*EXERCISE DETAILS*
Write out exactly the lines of the entries below from the one holding "Казахстан. Уклонение от исполнен" to the one holding "основание, которое можно использов", inclusive, and leave out all other lines.

*DATA FOR PROCESSING*
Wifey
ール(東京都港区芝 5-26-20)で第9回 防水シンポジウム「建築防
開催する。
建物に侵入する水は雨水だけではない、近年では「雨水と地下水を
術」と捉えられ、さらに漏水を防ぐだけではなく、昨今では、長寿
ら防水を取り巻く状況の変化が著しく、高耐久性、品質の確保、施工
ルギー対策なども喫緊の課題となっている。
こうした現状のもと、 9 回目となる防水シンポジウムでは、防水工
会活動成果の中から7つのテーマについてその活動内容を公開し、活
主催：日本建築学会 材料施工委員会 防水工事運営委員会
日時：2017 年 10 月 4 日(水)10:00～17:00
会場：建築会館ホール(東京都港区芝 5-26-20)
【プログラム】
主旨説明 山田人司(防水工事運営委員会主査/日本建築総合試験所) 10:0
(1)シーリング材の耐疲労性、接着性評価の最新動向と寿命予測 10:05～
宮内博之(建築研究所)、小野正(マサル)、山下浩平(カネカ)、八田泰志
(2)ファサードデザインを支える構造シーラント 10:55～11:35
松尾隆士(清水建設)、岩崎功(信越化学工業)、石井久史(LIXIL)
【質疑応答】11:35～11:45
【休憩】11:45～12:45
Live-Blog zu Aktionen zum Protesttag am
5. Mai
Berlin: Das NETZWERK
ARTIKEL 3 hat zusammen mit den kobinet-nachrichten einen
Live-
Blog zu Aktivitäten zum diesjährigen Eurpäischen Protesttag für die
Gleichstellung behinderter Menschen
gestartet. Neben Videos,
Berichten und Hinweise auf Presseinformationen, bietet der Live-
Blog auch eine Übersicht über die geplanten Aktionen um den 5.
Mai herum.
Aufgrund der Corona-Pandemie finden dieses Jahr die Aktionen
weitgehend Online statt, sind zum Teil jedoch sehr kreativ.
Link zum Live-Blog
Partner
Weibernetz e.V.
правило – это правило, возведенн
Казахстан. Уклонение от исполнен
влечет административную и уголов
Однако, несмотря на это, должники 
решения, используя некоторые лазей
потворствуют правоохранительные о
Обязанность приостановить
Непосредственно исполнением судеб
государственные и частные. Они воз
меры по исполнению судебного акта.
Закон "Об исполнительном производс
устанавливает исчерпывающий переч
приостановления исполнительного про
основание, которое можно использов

--

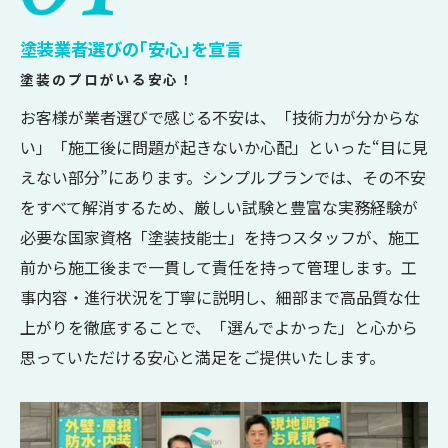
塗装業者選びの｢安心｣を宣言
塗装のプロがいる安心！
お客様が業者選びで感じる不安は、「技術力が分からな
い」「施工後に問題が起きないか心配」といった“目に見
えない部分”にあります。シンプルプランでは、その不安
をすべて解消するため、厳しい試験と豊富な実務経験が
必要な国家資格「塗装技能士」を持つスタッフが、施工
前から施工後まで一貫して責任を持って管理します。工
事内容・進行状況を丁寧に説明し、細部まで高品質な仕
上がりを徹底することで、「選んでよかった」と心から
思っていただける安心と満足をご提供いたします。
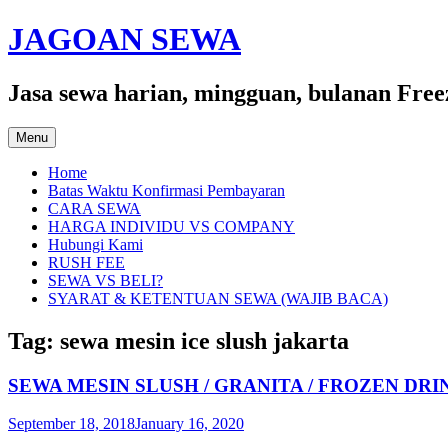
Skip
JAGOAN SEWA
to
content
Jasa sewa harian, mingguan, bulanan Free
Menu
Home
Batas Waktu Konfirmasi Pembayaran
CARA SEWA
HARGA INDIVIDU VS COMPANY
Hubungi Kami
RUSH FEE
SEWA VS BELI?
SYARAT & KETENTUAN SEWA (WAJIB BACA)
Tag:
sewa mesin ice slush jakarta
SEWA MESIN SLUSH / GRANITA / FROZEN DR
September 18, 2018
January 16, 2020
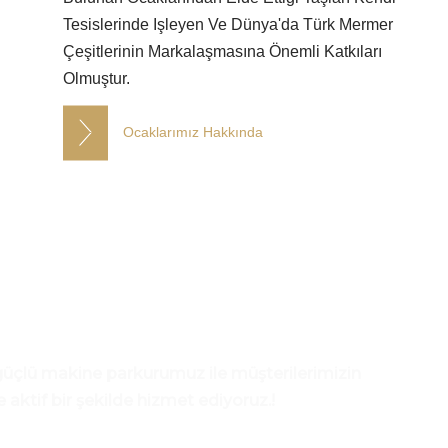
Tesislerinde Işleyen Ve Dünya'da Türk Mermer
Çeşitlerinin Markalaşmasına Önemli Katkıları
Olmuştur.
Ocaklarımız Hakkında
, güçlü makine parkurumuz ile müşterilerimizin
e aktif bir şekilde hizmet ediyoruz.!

---

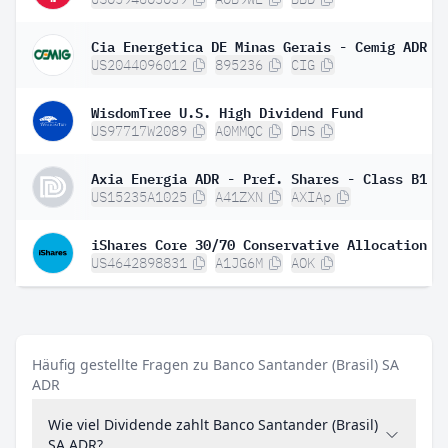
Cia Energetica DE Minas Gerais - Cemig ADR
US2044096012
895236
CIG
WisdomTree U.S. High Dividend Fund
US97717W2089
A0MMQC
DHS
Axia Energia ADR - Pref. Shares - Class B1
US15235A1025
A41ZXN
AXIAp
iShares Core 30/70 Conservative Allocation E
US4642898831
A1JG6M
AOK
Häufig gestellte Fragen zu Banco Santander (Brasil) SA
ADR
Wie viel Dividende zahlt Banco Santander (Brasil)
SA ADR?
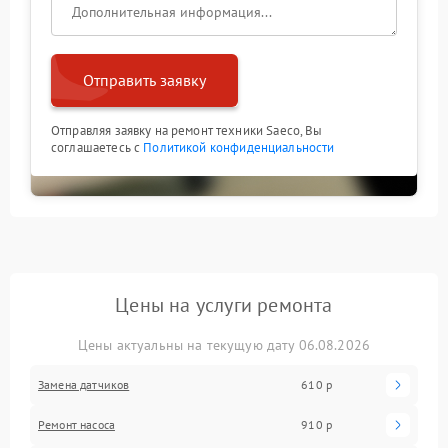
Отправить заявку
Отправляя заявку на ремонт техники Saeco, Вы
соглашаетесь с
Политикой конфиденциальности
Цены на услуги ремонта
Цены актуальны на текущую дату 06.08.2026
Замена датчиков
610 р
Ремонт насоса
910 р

*OUTPUT OF THE TASK*
Казахстан. Уклонение от исполнен
влечет административную и уголов
Однако, несмотря на это, должники 
решения, используя некоторые лазей
потворствуют правоохранительные о
Обязанность приостановить
Непосредственно исполнением судеб
государственные и частные. Они воз
меры по исполнению судебного акта.
Закон "Об исполнительном производс
устанавливает исчерпывающий переч
приостановления исполнительного про
основание, которое можно использов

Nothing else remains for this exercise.